While bartenders and rum aficionados look for such complexity, bar guests often look for sweetness. Unsweetened rum is often too harsh for tasting straight. Simo's reply was that, "'Ooh, that's smooth' is the worst tasting note ever" for it favors the bland and inoffensive. More flavor, for example, can be generated with longer, slower ferments, fermenting with dunder from prior batches, and fermenting to lower ABVs. The higher the alcohol content in the ferment, the more heads that get carried over; lower alcohol content is cleaner since the yeast are "less drunk" and produce fewer off flavors since they are less stressed. Rum is a lawless and rogue world; rum is made in too many places with too few laws and restrictions. As a counter example, Curtis mentioned Ed Hamilton's rums where the codes on the labels takes transparency to an extreme for it provides photos and details for each rum's production.

Wondrich brought up a point about a New England A.O.C. for rum that spanned the historic zone of Providence up to Portland. At the Boston Cocktail Summit in 2012, Wondrich and Curtis in the "Medford Gold" talk concluded that the new style of New England rum has the consensus flavor of molasses notes and a dry tang at the end, and that it should try to join the ranks of Bourbon in designation.
During the talk, we were given four unlabeled wine glasses of white rum. Smelling and tasting them all, I could easily tell that #3 was Privateer -- part because they were one of the sponsors and part because my bar at Russell House Tavern chooses to feature that spirit as our well white rum. Two definitely reminded me of Bacardi with its clean style and woody note, and I was not wrong.

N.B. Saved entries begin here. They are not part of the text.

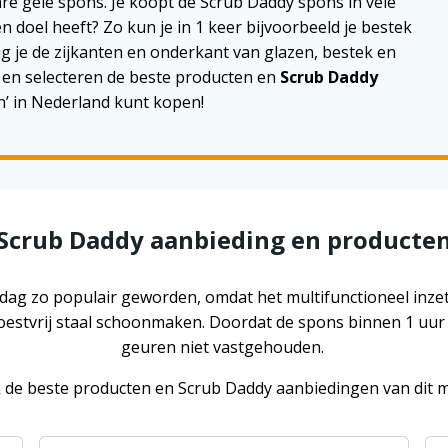
e gele spons. Je koopt de Scrub Daddy spons in vele
en doel heeft? Zo kun je in 1 keer bijvoorbeeld je bestek
 je de zijkanten en onderkant van glazen, bestek en
w en selecteren de beste producten en
Scrub Daddy
n’ in Nederland kunt kopen!
Scrub Daddy aanbieding en producte
ag zo populair geworden, omdat het multifunctioneel inzetba
oestvrij staal schoonmaken. Doordat de spons binnen 1 uur
geuren niet vastgehouden.
 de beste producten en Scrub Daddy aanbiedingen van dit 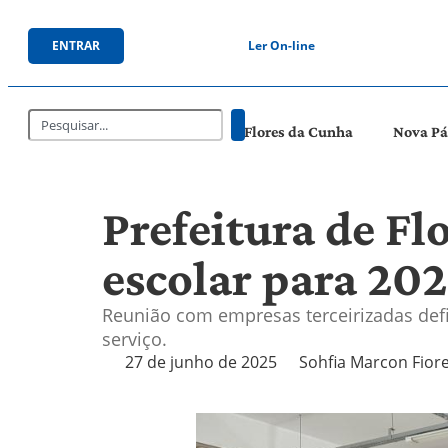
ENTRAR
Ler On-line
Flores da Cunha
Nova P
Prefeitura de Fl
escolar para 20
Reunião com empresas terceirizadas de
serviço.
27 de junho de 2025
Sohfia Marcon Fior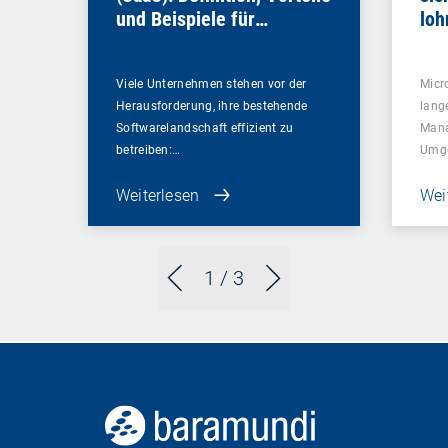
und Beispiele für
loh
Unternehmen
Viele Unternehmen stehen vor der
Micr
Herausforderung, ihre bestehende
lang
Softwarelandschaft effizient zu
Mana
betreiben:…
Umg
Weiterlesen
Wei
1
/ 3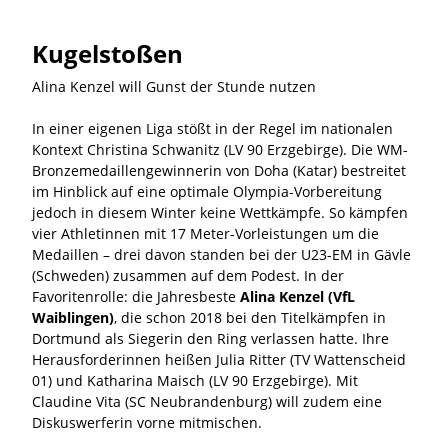
Kugelstoßen
Alina Kenzel will Gunst der Stunde nutzen
In einer eigenen Liga stößt in der Regel im nationalen
Kontext Christina Schwanitz (LV 90 Erzgebirge). Die WM-
Bronzemedaillengewinnerin von Doha (Katar) bestreitet
im Hinblick auf eine optimale Olympia-Vorbereitung
jedoch in diesem Winter keine Wettkämpfe. So kämpfen
vier Athletinnen mit 17 Meter-Vorleistungen um die
Medaillen – drei davon standen bei der U23-EM in Gävle
(Schweden) zusammen auf dem Podest. In der
Favoritenrolle: die Jahresbeste
Alina Kenzel (VfL
Waiblingen)
, die schon 2018 bei den Titelkämpfen in
Dortmund als Siegerin den Ring verlassen hatte. Ihre
Herausforderinnen heißen Julia Ritter (TV Wattenscheid
01) und Katharina Maisch (LV 90 Erzgebirge). Mit
Claudine Vita (SC Neubrandenburg) will zudem eine
Diskuswerferin vorne mitmischen.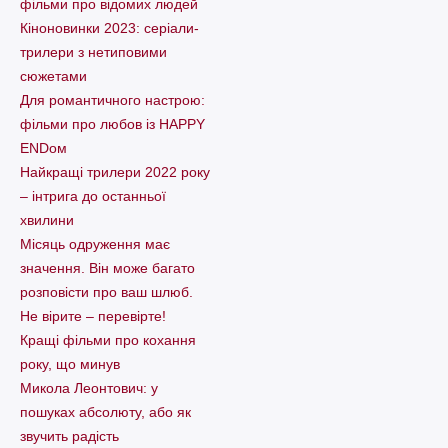
фільми про відомих людей
Кіноновинки 2023: серіали-
трилери з нетиповими
сюжетами
Для романтичного настрою:
фільми про любов із HAPPY
ENDом
Найкращі трилери 2022 року
– інтрига до останньої
хвилини
Місяць одруження має
значення. Він може багато
розповісти про ваш шлюб.
Не вірите – перевірте!
Кращі фільми про кохання
року, що минув
Микола Леонтович: у
пошуках абсолюту, або як
звучить радість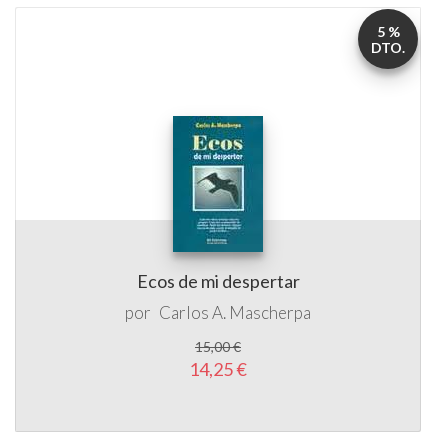
5 %
DTO.
Ecos de mi despertar
por
Carlos A. Mascherpa
15,00 €
14,25 €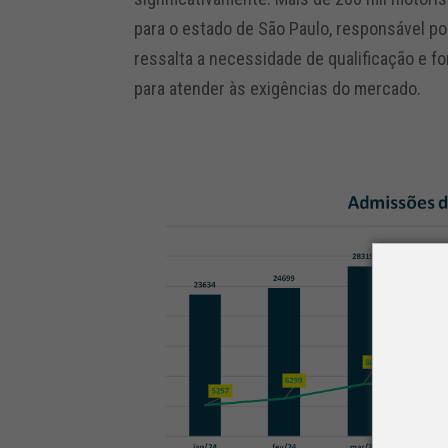
para o estado de São Paulo, responsável 
ressalta a necessidade de qualificação e f
para atender às exigências do mercado.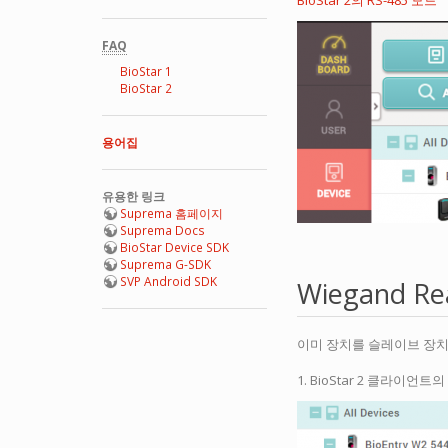
BioStar 2의 RS-485 모드
FAQ
BioStar 1
BioStar 2
용어집
유용한 링크
Suprema 홈페이지
Suprema Docs
BioStar Device SDK
Suprema G-SDK
SVP Android SDK
Wiegand 
이미 장치를 슬레이브 장치로 
1. BioStar 2 클라이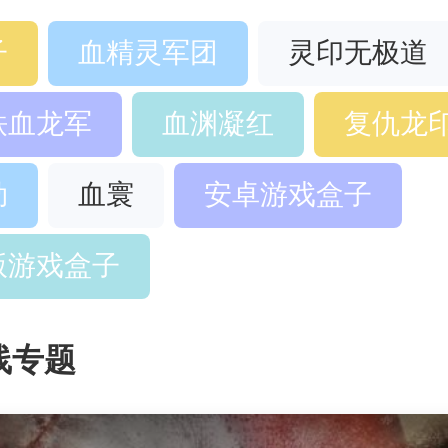
子
血精灵军团
灵印无极道
铁血龙军
血渊凝红
复仇龙
劫
血寰
安卓游戏盒子
版游戏盒子
线专题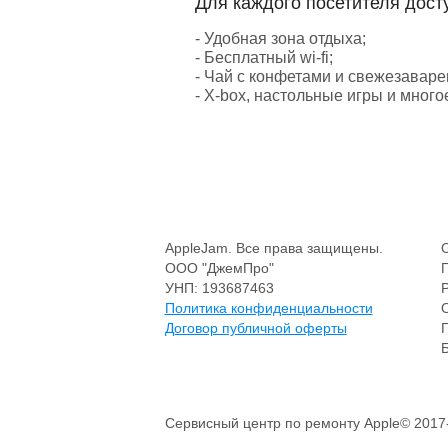
Для каждого посетителя дост
- Удобная зона отдыха;
- Бесплатный wi-fi;
- Чай с конфетами и свежезавар
- X-box, настольные игры и много
AppleJam. Все права защищены.
ООО "ДжемПро"
УНП: 193687463
Политика конфиденциальности
Договор публичной оферты
Сервисный центр по ремонту Apple© 2017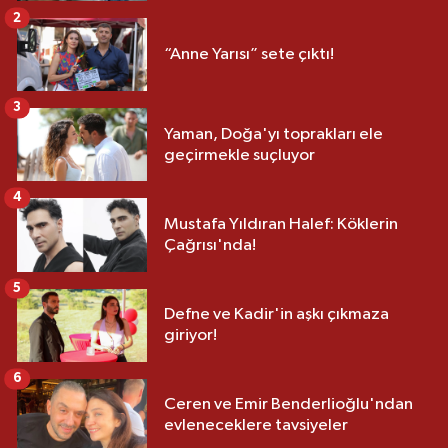
2
“Anne Yarısı” sete çıktı!
3
Yaman, Doğa'yı toprakları ele
geçirmekle suçluyor
4
Mustafa Yıldıran Halef: Köklerin
Çağrısı'nda!
5
Defne ve Kadir'in aşkı çıkmaza
giriyor!
6
Ceren ve Emir Benderlioğlu'ndan
evleneceklere tavsiyeler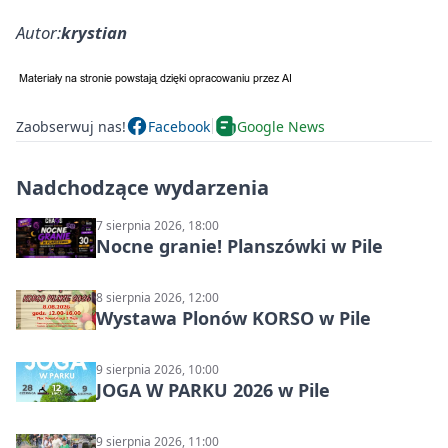
Autor:
krystian
Zaobserwuj nas!
Facebook
Google News
Nadchodzące wydarzenia
7 sierpnia 2026, 18:00
Nocne granie! Planszówki w Pile
8 sierpnia 2026, 12:00
Wystawa Plonów KORSO w Pile
9 sierpnia 2026, 10:00
JOGA W PARKU 2026 w Pile
9 sierpnia 2026, 11:00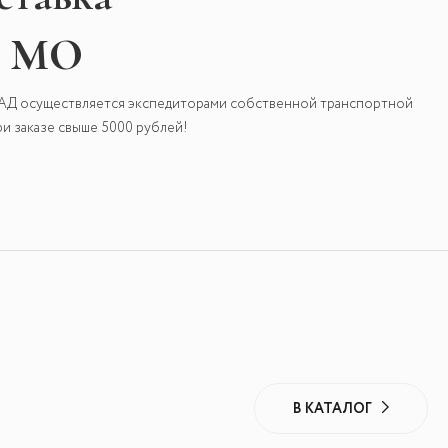
и МО
КАД осуществляется экспедиторами собственной транспортной
и заказе свыше 5000 рублей!
В КАТАЛОГ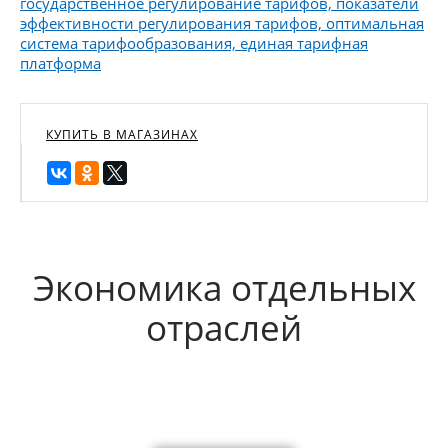
государственное регулирование тарифов, показатели
эффективности регулирования тарифов, оптимальная
система тарифообразования, единая тарифная
платформа
КУПИТЬ В МАГАЗИНАХ
Экономика отдельных
отраслей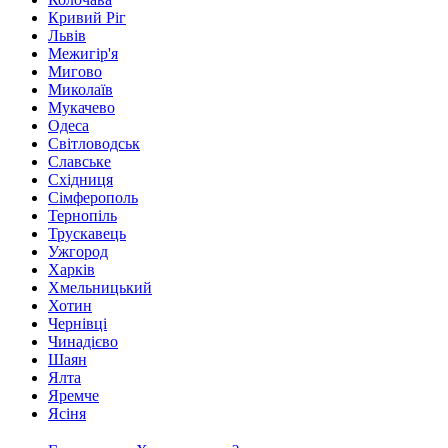
Кривий Ріг
Львів
Межигір'я
Мигово
Миколаїв
Мукачево
Одеса
Світловодськ
Славське
Східниця
Сімферополь
Тернопіль
Трускавець
Ужгород
Харків
Хмельницький
Хотин
Чернівці
Чинадієво
Шаян
Ялта
Яремче
Ясіня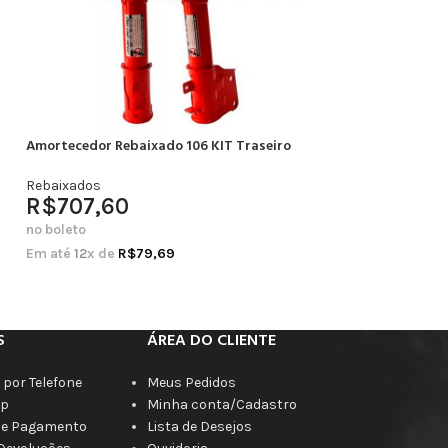
Amortecedor Rebaixado 106 KIT Traseiro
Amortecedor Rebai
Completo
Rebaixados
R$
707,60
Rebaixados
R$
664,20
no boleto
no boleto
Em até
12
x de
R$
79,69
Em até
12
x de
R$
7
S
ÁREA DO CLIENTE
por Telefone
Meus Pedidos
p
Minha conta/Cadastro
de Pagamento
Lista de Desejos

I was correct on the first glass by thinking Brugal; I was not confident in my guess, but I figured that it had to be one of the better known rums out there and it did remind me of Brugal. The fourth was El Dorado (not sure whether the three year or the lower tier white rum); while I do own El Dorado 3 Year at home, nothing triggered my mind that this was a Demerara rum. Finally, Joly spoke to the bartenders and commanded that we need to do the homework and make wise choices at the backbar to educate our customers better.